Do you see what I saw in those ideas? A blog about people, their relationships with one another and the food that they share. I decided to write about the people who own restaurants and participate in food charities. It wouldn’t be complete without writing about those home cooks who rock out some NOMS for their family and friends. These people all have stories to tell, recipes to share and experience that we can all learn from. In addition to stories and recipes, I wanted to add a resources page to the getNOMSblog that may assist small business owners and bloggers to get started. That page will continue to grow as I discover new resources to post. On top of that, as the people I interview for the blog tell me about the resources they have found valuable, I will add those as well. In fact, if you’re reading this and you have that one book, blog or website that has helped you in your business, a food charity or as a home cook, I would love to hear about it. Please feel free to contact me with that information.

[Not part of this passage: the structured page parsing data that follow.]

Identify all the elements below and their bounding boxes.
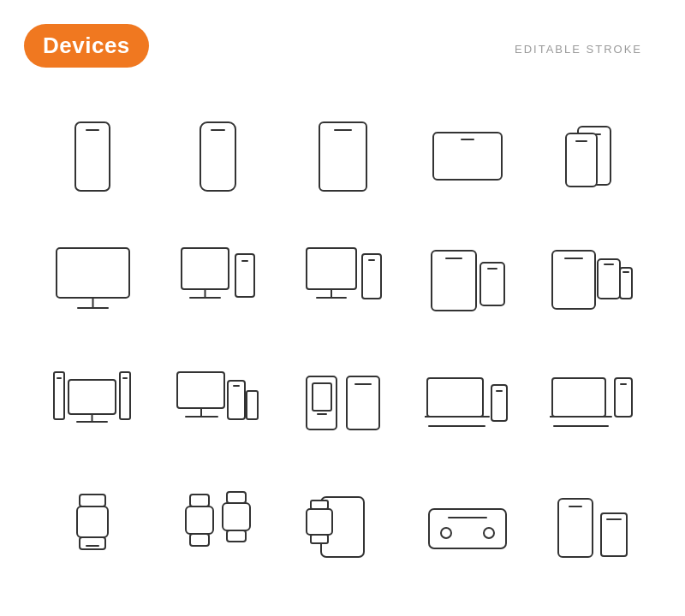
devices-badge: Devices (24, 24, 149, 68)
icon-smartphone-rounded (159, 98, 276, 214)
svg-rect-82 (311, 535, 328, 543)
svg-rect-16 (182, 248, 229, 289)
svg-rect-77 (227, 492, 246, 503)
svg-rect-73 (186, 506, 213, 534)
svg-rect-81 (311, 500, 328, 509)
icon-phone-tower (534, 471, 651, 586)
svg-rect-4 (319, 122, 366, 191)
icon-tablet-landscape (409, 98, 526, 214)
svg-rect-83 (429, 509, 506, 548)
icon-laptop-tablet (534, 346, 651, 462)
icon-desktop-tower-tv (34, 346, 151, 462)
svg-rect-80 (307, 509, 332, 535)
svg-rect-54 (313, 383, 331, 411)
svg-rect-46 (177, 372, 224, 408)
icon-computer-tower (159, 222, 276, 338)
svg-rect-38 (54, 372, 64, 419)
svg-rect-76 (223, 503, 250, 530)
badge-label: Devices (43, 33, 130, 59)
svg-rect-63 (552, 378, 605, 417)
svg-rect-28 (432, 251, 476, 311)
svg-rect-12 (57, 248, 129, 298)
svg-rect-70 (80, 495, 105, 506)
svg-rect-78 (227, 530, 246, 542)
icon-smartphone (34, 98, 151, 214)
editable-stroke-label: EDITABLE STROKE (515, 43, 642, 56)
icon-tablet (284, 98, 401, 214)
svg-rect-75 (190, 534, 209, 546)
icon-all-devices-set (534, 222, 651, 338)
icon-tablet-phone-set (409, 222, 526, 338)
icon-monitor-tablet (284, 222, 401, 338)
svg-rect-68 (77, 506, 108, 537)
svg-rect-87 (558, 499, 593, 557)
svg-rect-74 (190, 495, 209, 506)
svg-rect-40 (68, 380, 116, 414)
icon-phone-watch-stack (284, 471, 401, 586)
icon-smartwatch-band (159, 471, 276, 586)
svg-rect-52 (247, 391, 258, 419)
icon-laptop-phone (409, 346, 526, 462)
svg-rect-71 (80, 537, 105, 549)
svg-rect-32 (552, 251, 595, 309)
icon-monitor (34, 222, 151, 338)
icon-tower-tablet (284, 346, 401, 462)
icon-multi-device-phones (534, 98, 651, 214)
svg-rect-58 (427, 378, 483, 417)
svg-rect-0 (75, 122, 110, 191)
icons-grid (34, 98, 651, 586)
icon-smartwatch (34, 471, 151, 586)
svg-point-86 (484, 528, 494, 538)
icon-desktop-tablet-phone (159, 346, 276, 462)
svg-rect-2 (200, 122, 235, 191)
svg-point-85 (441, 528, 451, 538)
icon-game-controller (409, 471, 526, 586)
svg-rect-22 (307, 248, 356, 289)
svg-rect-44 (120, 372, 130, 419)
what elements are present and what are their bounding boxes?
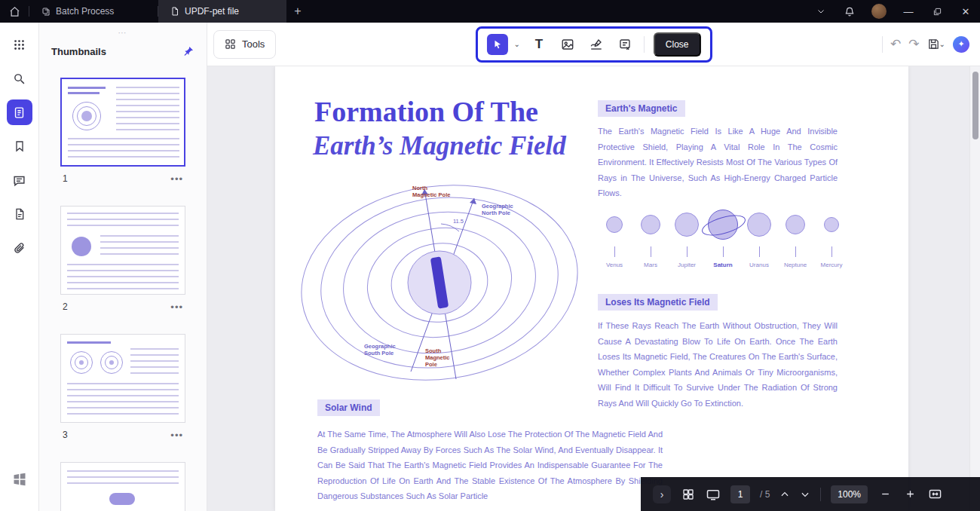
thumbnail-page-1[interactable]: 1 ••• <box>60 78 185 191</box>
panel-title: Thumbnails <box>51 46 106 57</box>
close-window-button[interactable]: ✕ <box>951 0 980 23</box>
thumbnail-page-2[interactable]: 2 ••• <box>60 206 185 319</box>
page-total-label: / 5 <box>760 489 770 500</box>
section2-paragraph: If These Rays Reach The Earth Without Ob… <box>598 318 838 411</box>
tools-button[interactable]: Tools <box>213 30 276 59</box>
tab-updf-pet-file[interactable]: UPDF-pet file <box>158 0 286 23</box>
page-number-input[interactable]: 1 <box>730 485 750 503</box>
save-button[interactable]: ⌄ <box>927 38 945 50</box>
thumbnail-list: 1 ••• 2 ••• <box>39 62 207 511</box>
planet-jupiter: Jupiter <box>670 207 703 268</box>
zoom-in-icon[interactable] <box>902 487 917 502</box>
saturn-circle <box>708 210 738 240</box>
panel-drag-handle[interactable]: ⋯ <box>118 28 128 38</box>
thumbnail-preview[interactable] <box>60 334 185 423</box>
redo-icon[interactable]: ↷ <box>908 36 919 52</box>
cursor-icon <box>492 39 502 50</box>
titlebar: Batch Process UPDF-pet file + — ✕ <box>0 0 980 23</box>
minimize-button[interactable]: — <box>894 0 923 23</box>
page-menu-icon[interactable]: ••• <box>170 301 183 313</box>
collapse-bar-icon[interactable]: › <box>653 485 671 503</box>
magnetic-field-diagram: North Magnetic Pole Geographic North Pol… <box>299 185 580 397</box>
new-tab-button[interactable]: + <box>286 0 309 23</box>
vertical-scrollbar[interactable] <box>969 66 980 511</box>
thumbnail-preview[interactable] <box>60 462 185 511</box>
planet-venus: Venus <box>598 207 631 268</box>
user-avatar[interactable] <box>871 4 887 19</box>
north-magnetic-pole-label: North Magnetic Pole <box>412 185 450 198</box>
document-title-line1: Formation Of The <box>314 95 538 128</box>
windows-panes-icon[interactable] <box>7 467 32 492</box>
home-icon[interactable] <box>0 0 29 23</box>
document-area: Formation Of The Earth’s Magnetic Field <box>207 66 980 511</box>
close-tool-mode-button[interactable]: Close <box>654 32 701 57</box>
batch-icon <box>41 7 51 16</box>
notifications-bell-icon[interactable] <box>835 0 864 23</box>
section1-paragraph: The Earth's Magnetic Field Is Like A Hug… <box>598 124 838 201</box>
planet-mercury: Mercury <box>815 207 848 268</box>
jupiter-circle <box>675 213 699 237</box>
planet-uranus: Uranus <box>743 207 776 268</box>
section1-heading-box: Earth's Magnetic <box>598 100 685 117</box>
page-menu-icon[interactable]: ••• <box>170 430 183 441</box>
thumbnail-page-4[interactable]: 4 ••• <box>60 462 185 511</box>
reading-mode-icon[interactable] <box>706 487 721 502</box>
select-tool-button[interactable] <box>486 34 507 55</box>
page-number: 1 <box>63 173 68 184</box>
stamp-tool-button[interactable] <box>615 35 635 54</box>
thumbnail-page-3[interactable]: 3 ••• <box>60 334 185 447</box>
apps-grid-icon[interactable] <box>7 32 32 57</box>
signature-tool-button[interactable] <box>586 35 606 54</box>
save-icon <box>927 38 940 50</box>
pin-icon[interactable] <box>182 45 194 57</box>
thumbnail-meta: 1 ••• <box>60 167 185 191</box>
planets-row: Venus Mars Jupiter S <box>598 207 848 268</box>
planet-label: Neptune <box>784 262 807 268</box>
thumbnails-panel: ⋯ Thumbnails 1 ••• <box>39 23 207 511</box>
previous-page-icon[interactable] <box>779 489 790 500</box>
geographic-north-pole-label: Geographic North Pole <box>482 203 513 216</box>
bookmarks-icon[interactable] <box>7 133 32 159</box>
tools-label: Tools <box>242 38 265 50</box>
pdf-page: Formation Of The Earth’s Magnetic Field <box>275 66 908 511</box>
scrollbar-thumb[interactable] <box>972 72 978 139</box>
planet-label: Saturn <box>713 262 732 268</box>
page-edit-icon[interactable] <box>7 201 32 227</box>
page-navigation-bar: › 1 / 5 100% <box>641 477 980 511</box>
section3-heading: Solar Wind <box>317 399 380 416</box>
toolbar-right-actions: ↶ ↷ ⌄ ✦ <box>882 36 969 53</box>
search-icon[interactable] <box>7 66 32 91</box>
thumbnails-panel-icon[interactable] <box>7 99 32 125</box>
undo-icon[interactable]: ↶ <box>890 36 901 52</box>
ai-assistant-icon[interactable]: ✦ <box>953 36 969 53</box>
left-icon-rail <box>0 23 39 511</box>
page-menu-icon[interactable]: ••• <box>170 173 183 185</box>
page-number: 3 <box>63 430 68 440</box>
attachments-icon[interactable] <box>7 235 32 261</box>
tab-batch-process[interactable]: Batch Process <box>29 0 158 23</box>
text-tool-button[interactable]: T <box>529 35 549 54</box>
toolbar-divider <box>644 36 645 53</box>
tilt-angle-label: 11.5 <box>453 218 464 225</box>
chevron-down-icon[interactable] <box>807 0 835 23</box>
select-tool-chevron-icon[interactable]: ⌄ <box>513 40 519 48</box>
zoom-out-icon[interactable] <box>877 487 893 502</box>
document-title-line2: Earth’s Magnetic Field <box>313 131 566 161</box>
toolbar-divider <box>882 36 883 53</box>
section2-heading-box: Loses Its Magnetic Field <box>598 294 718 311</box>
zoom-level-control[interactable]: 100% <box>831 485 868 503</box>
venus-circle <box>606 216 623 233</box>
planet-neptune: Neptune <box>779 207 812 268</box>
planet-label: Venus <box>606 262 623 268</box>
uranus-circle <box>747 213 771 237</box>
comments-icon[interactable] <box>7 167 32 193</box>
fit-width-icon[interactable] <box>927 487 942 502</box>
save-chevron-icon[interactable]: ⌄ <box>939 40 945 48</box>
next-page-icon[interactable] <box>800 489 810 500</box>
thumbnail-preview[interactable] <box>60 206 185 295</box>
image-tool-button[interactable] <box>558 35 577 54</box>
thumbnail-preview[interactable] <box>60 78 185 167</box>
maximize-button[interactable] <box>923 0 951 23</box>
neptune-circle <box>786 215 805 234</box>
thumbnail-view-icon[interactable] <box>681 487 696 502</box>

After I determined what to write about, I took a lot of steps to educate myself about the world of blogging. There are a lot of nuances, and I mean a lot! I’ll talk more about those in future blog updates. I’ll tell you what I learned, how I dealt with various problems and how to avoid some of my mistakes. It seems daunting. I’m facing a lot of potential growth and work, but it’s a cool challenge. Right now, I’m focused on creating content that people want to read, and on getting traffic to the blog.
For now, I’ll add a couple sections that I intend to include on every blog update going forward; a Traffic Report and Content Growth. I’m excited to learn more about creating additional traffic to the blog as I add content. There are a number of tools out there that a blogger can leverage to build traffic; social media, guest blogging, commenting on other blogs, shamelessly begging their friends and families to share their page… that sort of stuff. I’ll touch on these and more in upcoming blog updates.
October: 41 site views
November: 140 site views
Total Site Views: 181
Email Subscribers: 4
Total Blog Posts: 4
Total Blog Pages: 11
I have looked into and considered monetizing the blog, but I’m nowhere near ready. You may see some Amazon ads on the blog, and a few links in the Resources section. Those are mostly experimental. They live on those pages as the result of my tinkering and learning the process of adding them. If you would like to support me, however, and need any of the products that I’ve linked to my pages, please click through the link and buy them that way. If you purchase the product after clicking on it from my page, then I get a small commission for it. This is called affiliate marketing; something that I have a great deal to learn about! So more on that later. If, by chance, I do monetize the blog and actually start making money with it, I’ll post the steps I took on my monthly blog update posts.